Your answer should consist only of the records, copied exactly, with the images removed.

^^^^

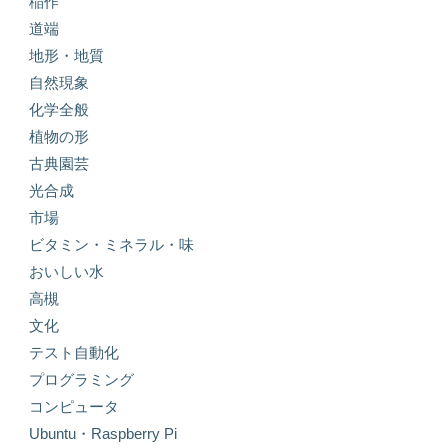
稲作
道端
地形・地質
自然現象
化学全般
植物の形
古典園芸
光合成
市場
ビタミン・ミネラル・味
おいしい水
高槻
文化
テスト自動化
プログラミング
コンピュータ
Ubuntu・Raspberry Pi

^^^^

- _Solution_:
稲作
道端
地形・地質
自然現象
化学全般
植物の形
古典園芸
光合成
市場
ビタミン・ミネラル・味
おいしい水
高槻
文化
テスト自動化
プログラミング
コンピュータ
Ubuntu・Raspberry Pi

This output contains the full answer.